I don't understand every line of this poem, but I feel its energy and its conflicts, its moods and its hopes. They suit me right now. It's an emotionally zigzagging, energetic, messy yet positive collection of images, ideas, and feelings--which is often the way I experience myself these days.

I know that in the weeks ahead, I'll keep walking around the salt marshes with their soundtrack of birdsong. And I'll also keep reading "Warble for Lilac Time"; I already feel the embodying process beginning, and it's liberating me, connecting me, and enlarging me. A couple of weeks ago, for the first time since my father died, I sang something. Before then, I hadn't felt like I could sing. Maybe by the time crocus-time has become lilac-time, I'll be ready to warble. And whether I warble or not, I will not feel alone in the marshes or at home.

* Glück, L. (1999). "Vita Nova". In Vita nova (pp. 1-2).

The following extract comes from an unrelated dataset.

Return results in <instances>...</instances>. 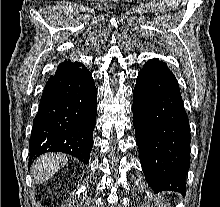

New York, NY: Ecco Press.
**  Whitman's poem is both existential and historical; he's wrestling with the reality and nature of death generally. The wasteful, violent deaths of Abraham Lincoln and so many Civil War soldiers have catapulted him into this wrestling match and the deep sadness that accompanies it.
***  Kristen Baraniak O'Brien recommended I listen to the talk: The Library of Economics and Liberty. (2021, February 15). Dana Gioia on Learning, Poetry, and Studying with Miss Bishop. Econlib. https://www.econtalk.org/dana-gioia-on-learning-poetry-and-studying-with-miss-bishop/. 
**** Frankly, I haven't read Gioia's poetry, and sometimes I found Gioia and his interviewer, Russ Roberts, too certain about whose and what kinds of lives matter. But what Gioia had to say about poetry really intrigued me.
*****  Gioia, who helped initiate a National Poetry Recitation Contest for high school students, explained that students in Russian schools are required to memorize poetic masterpieces so that they have "the opportunity to embody the greatest language available." He also said that myths embody truths.